“I have been so lonely, with no company but the rain,” he said, pushing the chair a little towards her, and bidding her sit near the fire, where she could dry her feet.

Katy obeyed, and sat down so near to him that had he chosen he might have touched the golden hair, fastened in heavy coils low on her neck, and giving to her a very girlish appearance, as Morris thought, for he could see her now, and while she dried her feet he looked at her eagerly, wondering that the fierce storm she had encountered had left so few traces upon her face. Just about the mouth there was a deep cut line, but this was all; the remainder of the face was fair and smooth as in her early girlhood, and far more beautiful, just as her character was lovelier, and more to be admired.

Morris had done well to wait if he could win her now. Perhaps he thought so, too, and this was why his spirits became so gay as he kept talking to her, suggesting at last that she should stay to tea. The rain was falling in torrents when he made the proposition. She could not go then, even had she wished it, and though it was earlier than his usual time, Morris at once rang for Mrs. Hull, and ordered that tea be served as soon as possible.

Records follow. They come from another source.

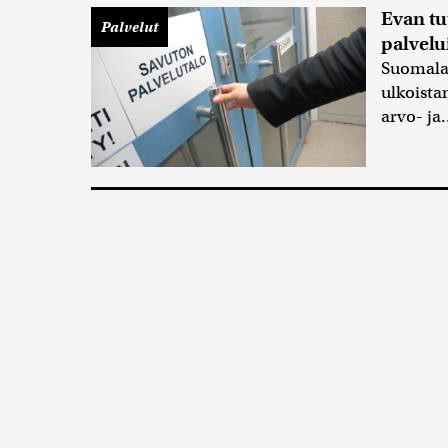
Evan tu
Palvelut
palvelu
Suomalai
ulkoista
arvo- ja.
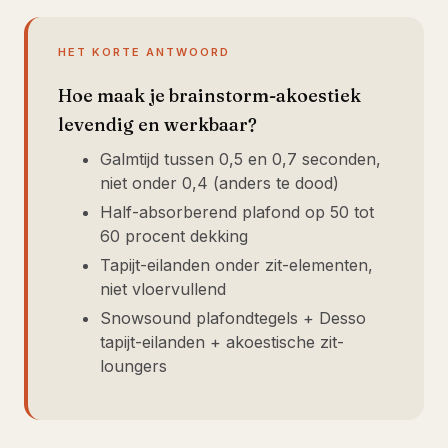
HET KORTE ANTWOORD
Hoe maak je brainstorm-akoestiek
levendig en werkbaar?
Galmtijd tussen 0,5 en 0,7 seconden,
niet onder 0,4 (anders te dood)
Half-absorberend plafond op 50 tot
60 procent dekking
Tapijt-eilanden onder zit-elementen,
niet vloervullend
Snowsound plafondtegels + Desso
tapijt-eilanden + akoestische zit-
loungers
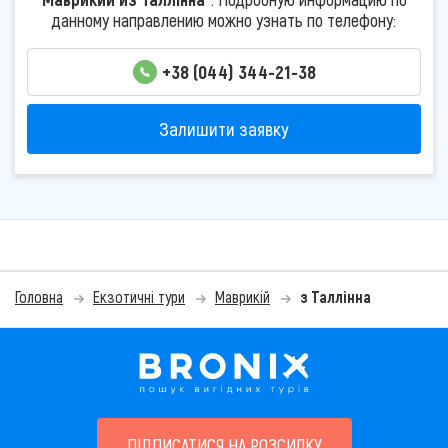
данному направлению можно узнать по телефону:
+38 (044) 344-21-38
Залишити заявку
Головна
Екзотичні тури
Маврикій
з Таллінна
ПІДПИСАТИСЯ НА РОЗСИЛКУ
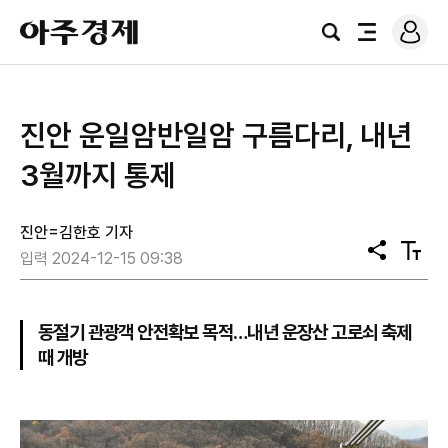
로
아
그
검
전
주
인
색
체
경
메
제
뉴
진안 운일암반일암 구름다리, 내년
3월까지 통제
진안=김한호 기자
공
텍
입력 2024-12-15 09:38
유
스
트
크
기
동절기 관광객 안전확보 목적…내년 운장산 고로쇠 축제
때 개방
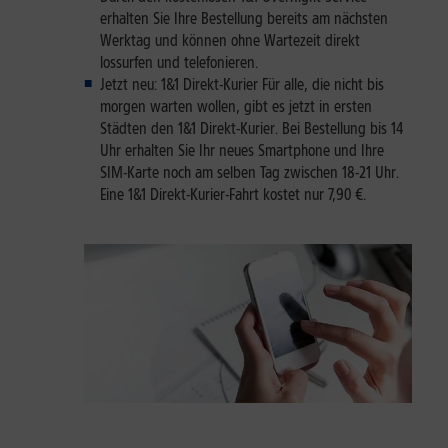
erhalten Sie Ihre Bestellung bereits am nächsten
Werktag und können ohne Wartezeit direkt
lossurfen und telefonieren.
Jetzt neu: 1&1 Direkt-Kurier Für alle, die nicht bis
morgen warten wollen, gibt es jetzt in ersten
Städten den 1&1 Direkt-Kurier. Bei Bestellung bis 14
Uhr erhalten Sie Ihr neues Smartphone und Ihre
SIM-Karte noch am selben Tag zwischen 18-21 Uhr.
Eine 1&1 Direkt-Kurier-Fahrt kostet nur 7,90 €.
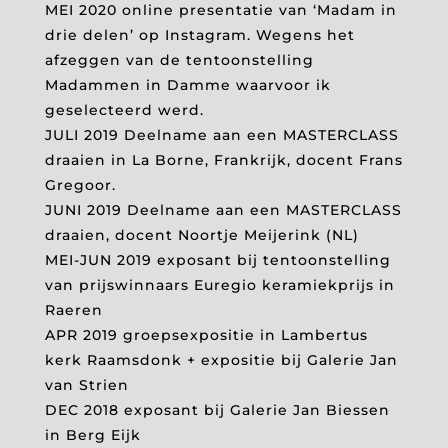
MEI 2020 online presentatie van ‘Madam in
drie delen’ op Instagram. Wegens het
afzeggen van de tentoonstelling
Madammen in Damme waarvoor ik
geselecteerd werd.
JULI 2019 Deelname aan een MASTERCLASS
draaien in La Borne, Frankrijk, docent Frans
Gregoor.
JUNI 2019 Deelname aan een MASTERCLASS
draaien, docent Noortje Meijerink (NL)
MEI-JUN 2019 exposant bij tentoonstelling
van prijswinnaars Euregio keramiekprijs in
Raeren
APR 2019 groepsexpositie in Lambertus
kerk Raamsdonk + expositie bij Galerie Jan
van Strien
DEC 2018 exposant bij Galerie Jan Biessen
in Berg Eijk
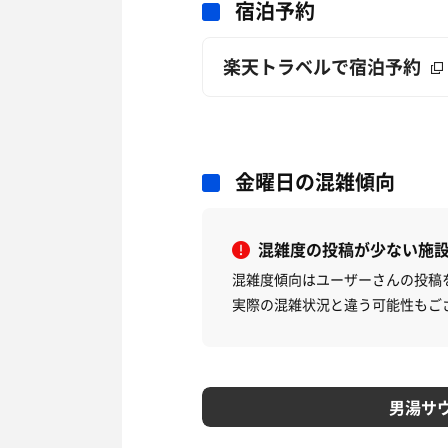
宿泊予約
楽天トラベルで宿泊予約
金曜日の混雑傾向
混雑度の投稿が少ない施
混雑度傾向はユーザーさんの投稿
実際の混雑状況と違う可能性もご
男湯サ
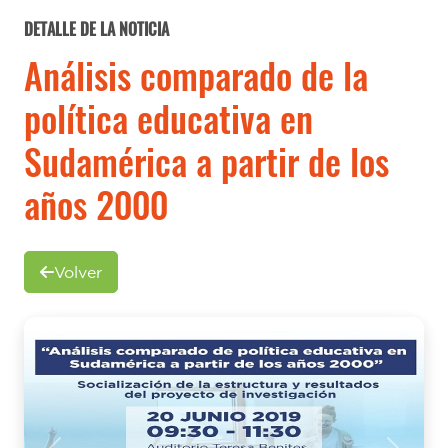
DETALLE DE LA NOTICIA
Análisis comparado de la
política educativa en
Sudamérica a partir de los
años 2000
Volver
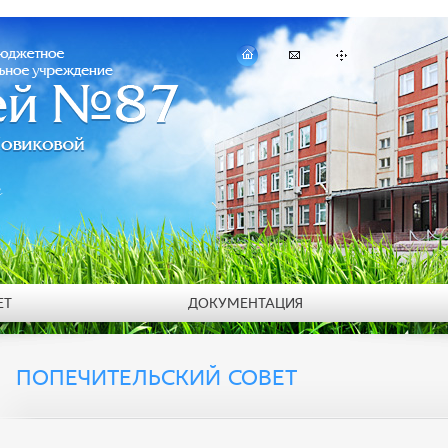
т
ЕТ
ДОКУМЕНТАЦИЯ
ПОПЕЧИТЕЛЬСКИЙ СОВЕТ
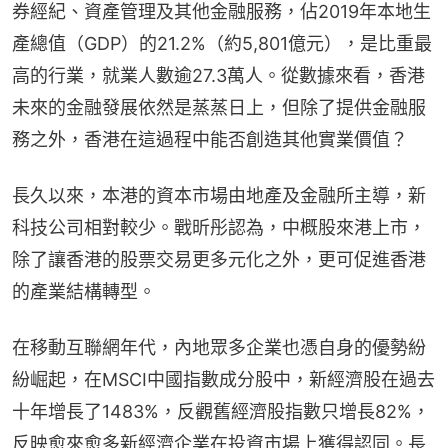
券經紀、資產管理及其他金融服務，佔2019年本地生
產總值（GDP）的21.2%（約5,801億元），是比重最
高的行業，就業人數逾27.3萬人。從數據來看，香港
未來的金融發展依然是蒸蒸日上，但除了提供金融服
務之外，香港在這過程中能否創造其他實業價值？
長久以來，本港的資本市場由地產及金融所主導，新
科技公司相對較少。戰昕彤認為，中概股來港上市，
除了讓香港的股票交易更多元化之外，更可促進香港
的產業結構轉型。
在移動互聯網年代，內地眾多企業也憑自身的優勢紛
紛崛起，在MSCI中國指數成分股中，新經濟股在過去
十年增長了1483%，反觀舊經濟股指數只增長82%，
反映愈來愈多新經濟企業在投資市場上獲得認同。長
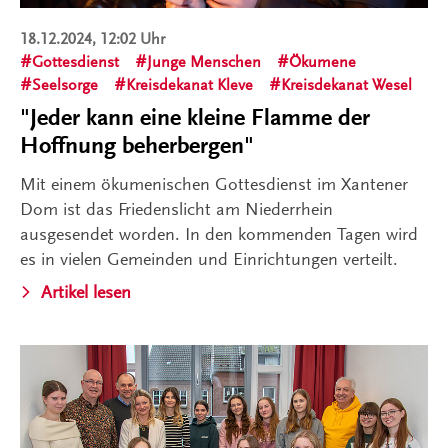
18.12.2024, 12:02 Uhr
Gottesdienst
Junge Menschen
Ökumene
Seelsorge
Kreisdekanat Kleve
Kreisdekanat Wesel
"Jeder kann eine kleine Flamme der
Hoffnung beherbergen"
Mit einem ökumenischen Gottesdienst im Xantener
Dom ist das Friedenslicht am Niederrhein
ausgesendet worden. In den kommenden Tagen wird
es in vielen Gemeinden und Einrichtungen verteilt.
Artikel lesen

“I ought not to stay. It is not proper,” Katy kept thinking, as she fidgeted in her chair, and watched the girl setting the table for two, and occasionally deferring some debatable point to her as if she were mistress there.

“You can go now, Reekie,” Morris said, when the boiling water was poured into the silver kettle, and tea was on the table. “If we need you we will ring.”

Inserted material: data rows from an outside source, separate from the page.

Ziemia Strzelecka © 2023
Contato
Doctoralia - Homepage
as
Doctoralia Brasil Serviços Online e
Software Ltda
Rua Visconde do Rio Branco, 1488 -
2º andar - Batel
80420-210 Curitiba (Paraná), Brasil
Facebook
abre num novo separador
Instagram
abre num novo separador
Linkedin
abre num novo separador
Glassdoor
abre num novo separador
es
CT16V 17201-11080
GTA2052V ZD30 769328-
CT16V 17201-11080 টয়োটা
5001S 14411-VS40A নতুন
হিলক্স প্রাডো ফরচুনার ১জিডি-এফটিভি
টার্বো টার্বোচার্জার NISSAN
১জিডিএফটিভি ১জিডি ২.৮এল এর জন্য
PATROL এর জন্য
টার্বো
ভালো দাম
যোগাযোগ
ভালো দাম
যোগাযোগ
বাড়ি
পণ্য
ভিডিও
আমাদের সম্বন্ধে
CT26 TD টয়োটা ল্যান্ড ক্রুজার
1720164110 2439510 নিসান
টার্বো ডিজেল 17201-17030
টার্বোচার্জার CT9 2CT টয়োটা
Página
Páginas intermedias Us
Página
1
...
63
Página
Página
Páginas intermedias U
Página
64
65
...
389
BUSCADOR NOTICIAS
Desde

With a vague wonder as to who would toast the doctor’s bread, and butter it, Reekie departed, and the two were left together. It was Katy who toasted the bread, kneeling upon the hearth, burning her face and scorching the bread in her nervousness at the novel position in which she so unexpectedly found herself. It was Katy, too, who prepared Morris’s tea, and tried to eat, but could not. She was not hungry, she said, and the custard was the only thing she tasted, besides the tea, which she sipped at frequent intervals so as to make Morris think she was eating more than she was. But Morris was not deceived, nor disheartened. Possibly she suspected his intention, and if so, the sooner he reached the point the better. So when the tea equipage was put away, and she began again to speak of going home, he said,

“No, Katy, you can’t go yet, till I have said what’s in my mind to say,” and laying his hand upon her shoulder he made her sit down beside him and listen while he told her of the love he had borne for her long before she knew the meaning of that word as she knew it now—of the struggle to keep that love in bounds after its indulgence was a sin; of his temptations and victories, of his sincere regret for Wilford, and of his deep respect for her grief, which made her for a time as a sister to him. But that time had passed. She was not his sister now, nor ever could be again. She was Katy, dearer, more precious, more desired even than before another called her wife, and he asked her to be his, to come up there to Linwood and live with him, making the rainy days brighter, balmier, than the sunniest had ever been, and helping him in his work of caring for the poor and sick around them.

“Will Katy come? Will she be the wife of Cousin Morris?”

There was a world of pathos and pleading in the voice which asked this question, just as there was a world of tenderness in the manner with which Morris caressed and fondled the bowed head resting on the chair arm. And Katy felt it all, understanding what it was to be offered such a love as Morris offered, but only comprehending in part what it would be to refuse that love. For her blinded judgment said she must refuse it. Had there been no sad memories springing from that grave in Greenwood, no bitter reminiscences connected with her married life—had Wilford never heard of Morris’s love and taunted her with it, she might perhaps consent, for she craved the rest there would be with Morris to lean upon. But the happiness was too great for her to accept. It would seem too much like faithlessness to Wilford, too much as if he had been right, when he charged her with preferring Morris to himself.

“It cannot be;—oh, Morris, it cannot be,” she sobbed, when he pressed her for an answer. “Don’t ask me why—don’t ever mention it again, for I tell you it cannot be. My answer is final; it cannot be. I am sorry for you, so sorry! I wish you had never loved me, for it cannot be.”